| Nutrient | Content | Reference |
|---|---|---|
| Calories | 314kCal | 314kCal |
| Proteins | 11.2g | 11g |
| Fats | 4.8g | 5g |
| Carbohydrates | 55.33g | 55g |
| Dietary fiber | 2.1g | 2g |
| Water | 14g | 14g |
| Ash | 1.4g | 1g |
| Vitamin A, RE | 35mcg | 35mcg |
| beta Carotene | 0.21mg | 0mg |
| Vitamin B1, thiamine | 0.38mg | 0mg |
| Vitamin B2, riboflavin | 0.14mg | 0mg |
| Vitamin B4, choline | 71mg | 71mg |
| Vitamin B5, pantothenic | 0.6mg | 1mg |
| Vitamin B6, pyridoxine | 0.48mg | 0mg |
| Vitamin B9, folate | 26mcg | 26mcg |
| Vitamin E, alpha tocopherol, TE | 5.5mg | 6mg |
| Vitamin H, biotin | 21mcg | 21mcg |
| Vitamin PP, NE | 3.2mg | 3mg |
| Niacin | 2.1mg | 2mg |
| Potassium, K | 360mg | 360mg |
| Calcium, Ca | 44mg | 44mg |
| Silicon, Si | 60mg | 60mg |
| Magnesium, Mg | 180mg | 180mg |
| Sodium, Na | 20mg | 20mg |
| Sera, S | 114mg | 114mg |
| Phosphorus, P | 320mg | 320mg |
| Chlorine, Cl | 54mg | 54mg |
| Aluminum, Al | 440mcg | 440mcg |
| Bohr, B | 270mcg | 270mcg |
| Vanadium, V | 93mcg | 93mcg |
| Iron, Fe | 5mg | 5mg |
| Iodine, I | 5.2mcg | 5mcg |
| Cobalt, Co | 5.3mcg | 5mcg |
| Manganese, Mn | 1.09mg | 1mg |
| Copper, Cu | 290mcg | 290mcg |
| Molybdenum, Mo. | 28.4mcg | 28mcg |
| Nickel, Ni | 83.8mcg | 84mcg |
| Tin, Sn | 28.9mcg | 29mcg |
| Selenium, Se | 30mcg | 30mcg |
| Titan, Ti | 27.9mcg | 28mcg |
| Fluorine, F | 64mcg | 64mcg |
| Chrome, Cr | 8mcg | 8mcg |
| Zinc, Zn | 1.73mg | 2mg |
| Starch and dextrins | 53.9g | 54g |
| Mono- and disaccharides (sugars) | 1.43g | 1g |
| Saturated fatty acids | 0.64g | 1g |
| Omega-3 fatty acids | 0.1g | 0g |
| Omega-6 fatty acids | 2.24g | 2g |
Required products :
Method of preparation :
Randomly chop the peppers and garlic.
Heat 1 tablespoon of olive oil and fry the peppers in it together with the milk corn kernels until soft.

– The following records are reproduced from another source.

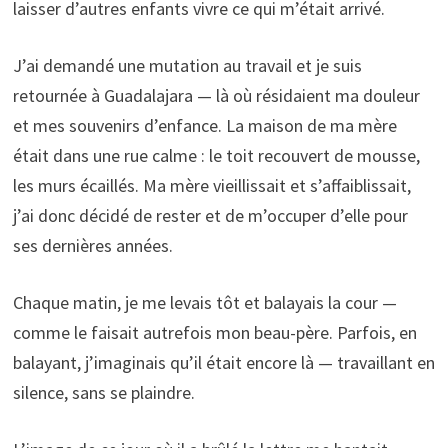
laisser d’autres enfants vivre ce qui m’était arrivé.
J’ai demandé une mutation au travail et je suis
retournée à Guadalajara — là où résidaient ma douleur
et mes souvenirs d’enfance. La maison de ma mère
était dans une rue calme : le toit recouvert de mousse,
les murs écaillés. Ma mère vieillissait et s’affaiblissait,
j’ai donc décidé de rester et de m’occuper d’elle pour
ses dernières années.
Chaque matin, je me levais tôt et balayais la cour —
comme le faisait autrefois mon beau-père. Parfois, en
balayant, j’imaginais qu’il était encore là — travaillant en
silence, sans se plaindre.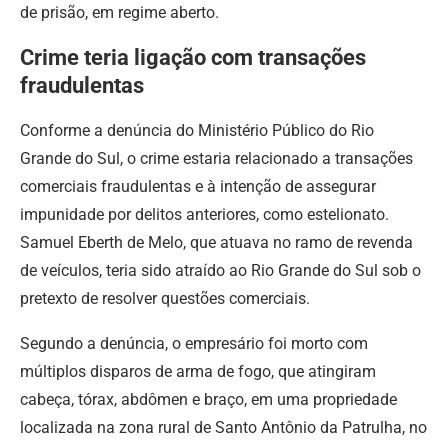
de prisão, em regime aberto.
Crime teria ligação com transações
fraudulentas
Conforme a denúncia do Ministério Público do Rio
Grande do Sul, o crime estaria relacionado a transações
comerciais fraudulentas e à intenção de assegurar
impunidade por delitos anteriores, como estelionato.
Samuel Eberth de Melo, que atuava no ramo de revenda
de veículos, teria sido atraído ao Rio Grande do Sul sob o
pretexto de resolver questões comerciais.
Segundo a denúncia, o empresário foi morto com
múltiplos disparos de arma de fogo, que atingiram
cabeça, tórax, abdômen e braço, em uma propriedade
localizada na zona rural de Santo Antônio da Patrulha, no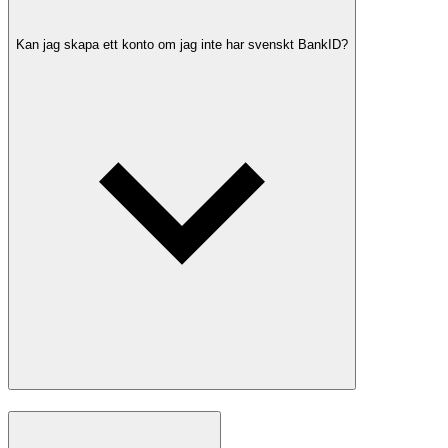
Kan jag skapa ett konto om jag inte har svenskt BankID?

Then add the garlic and a few minutes later the couscous. Stir the mixture for about 2 minutes and add the green onions. Pour the hot or boiling broth, close the pan with a lid for 3-5 minutes.
Stir several times during this time so that the couscous does not stick together.
Chop the green olives and parsley, grate the lemon zest.
Sprinkle the salad with these products, season with the remaining olive oil, pour a spoonful of freshly squeezed citrus juice and stir.
If you use canned corn, add it at the end, draining the liquid.
Garnish with cheese (feta, white brine or goat).
Enjoy your meal!
Required products :
120 grams of couscous
200 milliliters of broth of your choice
100 grams of canned corn
15 olives
1 lemon
1 red sweet pepper
1 clove garlic
4 feathers green onion
1 bunch parsley
4 tablespoons olive oil
black pepper and salt to taste
Method of preparation :
Cut the pepper and garlic into small pieces, green onions - randomly.
Heat 1 tablespoon olive oil in a suitable pan and fry the peppers until soft. Then add the corn, garlic and stir.
A few minutes later add the couscous to the other products, stir. After 2 minutes, add the onion and pour the hot broth.
Close the pan with a lid and let the dish simmer for 3-5 minutes. Stir once so that the grains do not stick together.
Parsley and olives cut, grate the rind of 1 lemon.
Add them to the prepared couscous, which you season with the remaining olive oil (or use as you prefer).
Optionally put a spoonful of lemon juice or more, salt and ground black pepper. Stir and serve with a piece of butter.
Enjoy your meal!
Required products :
250-300 grams of long grain rice
2 carrots
6-8 chicken legs (bottom)
300-400 grams of canned corn
a few cloves of garlic
500-700 milliliters of water or chicken broth
salt and ground black pepper to taste
oil
Method of preparation :
Peel the carrots and garlic cloves, grate the carrots with a coarse grater and chop the garlic.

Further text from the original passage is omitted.